Jacques Collin de Plancy wonders if Bael is the same as the Canaanite deity Baal, a "reasonable" assumption. In the Livre des Esperitz, Bael (as Beal) is described as a king ruled by Oriens (himself a demon overseeing the cardinal direction east, or the Orient), still possessing the power of invisibility, as well as the power to garner the favor of others, but ruling over only six (rather than sixty-six) legions of demons. The Liber Officiorum Spirituum features Baal, Baall, Boal, or Boall, again as a hoarsely voiced king (or sometimes a soldier), with not only the powers of invisibility but also of the sciences and love. Sloane MS 3824 mentions Baal, in "Of the Demon Rulers", as a king ruled by Oriens, attributed with teaching science, (again) granting invisibility, and controlling 250 legions of spirits.

Bael appears in later editions of The Grimoire of Pope Honorius, under Astaroth, as a prince whose powers include (again) invisibility and popularity. In the Grand Grimoire, Bael (as Baal) is listed as a subordinate of Lucifuge Rofocale. According to Thomas Rudd, Bael is opposed by the Shem HaMephorash angel Vehuiah.

==In popular culture==
- Baal appears as a recurring antagonist in the long-running German dime novel series Geisterjäger John Sinclair. The novels and audio dramas by author Jason Dark depict Baal as one of the archdemons along with Astaroth, Eurynome and Amducias.

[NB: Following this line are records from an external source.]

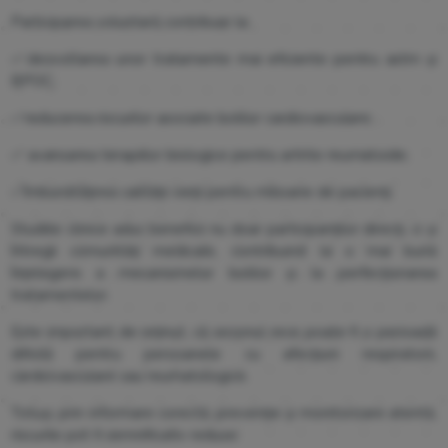
Participarea voluntară contribuie la:
✅
dezvoltarea unor tratamente mai eficiente pentru astm și
BPOC;
✅
reducerea riscurilor asociate bolilor cardiovasculare;
✅
avansarea terapiilor biologice pentru artrite reumatoide;
✅
îmbunătățirea calității vieții pentru milioane de pacienți.
Studiile clinice aduc beneficii nu doar participanților direcți, ci și
întregii comunități medicale, contribuind la o mai bună
înțelegere a mecanismelor bolilor și la perfecționarea
tratamentelor.
Este important de reținut, că sezonul rece poate fi o perioadă
dificilă pentru persoanele cu afecțiuni respiratorii,
cardiovasculare sau reumatologice.
Totuși, prin informare corectă, prevenție și monitorizare atentă,
riscurile pot fi semnificativ reduse.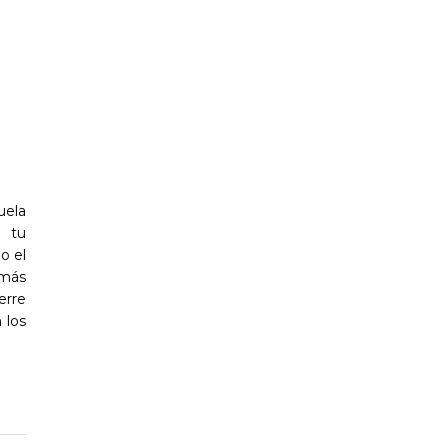
uela
a tu
o el
 más
erre
 los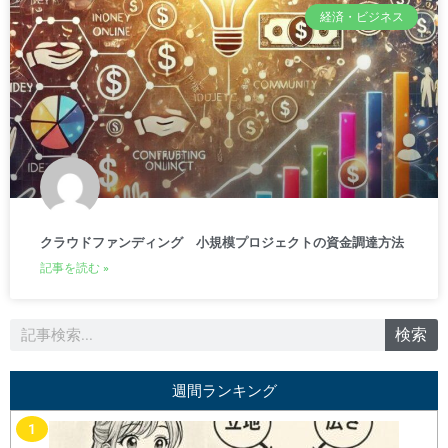
経済・ビジネス
クラウドファンディング 小規模プロジェクトの資金調達方法
記事を読む »
検
検索
索
週間ランキング
1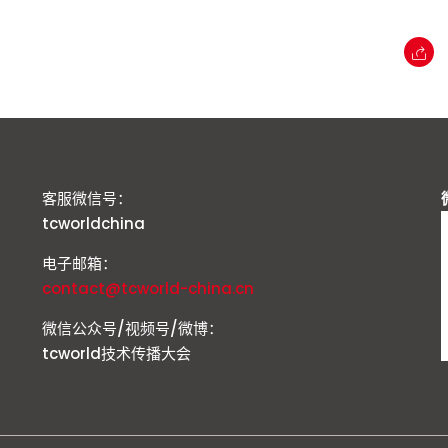
客服微信号：
tcworldchina
电子邮箱：
contact@tcworld-china.cn
微信公众号/视频号/微博：
tcworld技术传播大会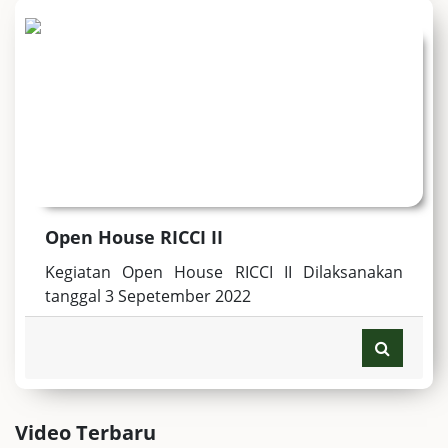
Open House RICCI II
Kegiatan Open House RICCI II Dilaksanakan
tanggal 3 Sepetember 2022
Video Terbaru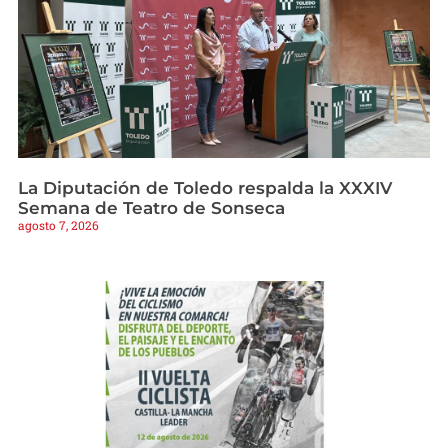
La Diputación de Toledo respalda la XXXIV
Semana de Teatro de Sonseca
agosto 7, 2026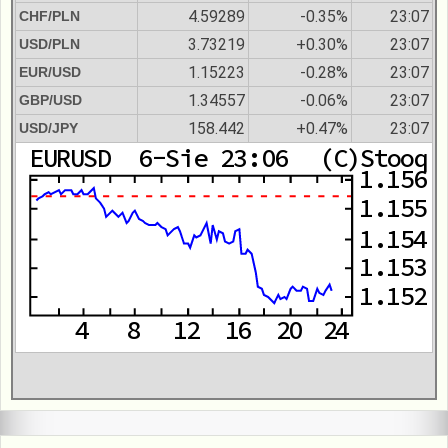
4.59289
-0.35%
23:07
CHF/PLN
3.73219
+0.30%
23:07
USD/PLN
1.15223
-0.28%
23:07
EUR/USD
1.34557
-0.06%
23:07
GBP/USD
158.442
+0.47%
23:07
USD/JPY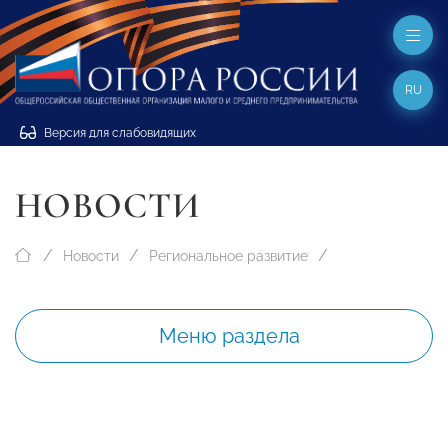
RU
Версия для слабовидящих
НОВОСТИ
Новости
Региональное развитие
Меню раздела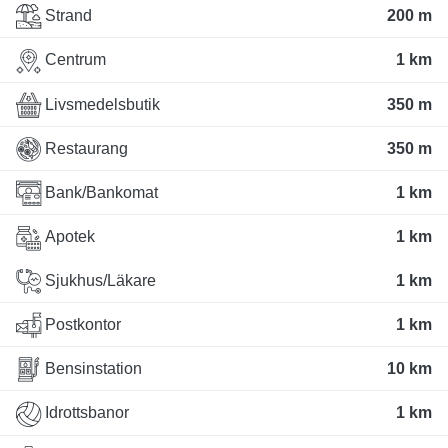
Strand
200 m
Centrum
1 km
Livsmedelsbutik
350 m
Restaurang
350 m
Bank/Bankomat
1 km
Apotek
1 km
Sjukhus/Läkare
1 km
Postkontor
1 km
Bensinstation
10 km
Idrottsbanor
1 km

- In the anime series Mobile Suit Gundam: Iron-Blooded Orphans, a prominent mobile suit is known as "ASW-G-01 Gundam Bael".
- Makoto, a god and ruler of the Inazuma region in the video game Genshin Impact, goes by the name Baal.
- Baal is the demon that possesses Father Lucas Trevant, played by Anthony Hopkins, in the film The Rite (2011).
- Baal was the primary antagonist in Diablo II: Lord of Destruction, the 2001 expansion pack to Blizzard Entertainment's Diablo II.
- Baal is a high-ranking demon and one of the main antagonists in Japanese anime and manga series Welcome to Demon School! Iruma-kun.
- Bael is one of many demons mentioned to be worshipped by the Hameln cult in the 2023 analog horror video game series Amanda the Adventurer.
- Bael is the second-in-command of Hell in the 2024 Korean drama series The Judge from Hell, portrayed by actor Shin Sung-rok.
- Baal is Nippon Ichi's Disgaea series`s most common recurring Superboss, known as "The Lord of Terror" and "The Tyrant Overlord".
- The Warhammer 40,000 book series, Eisenhorn, includes a prominent recurring antagonist known as "Cherubael" whom also sometimes goes by the name of "Bael" or "Cherub of Bael".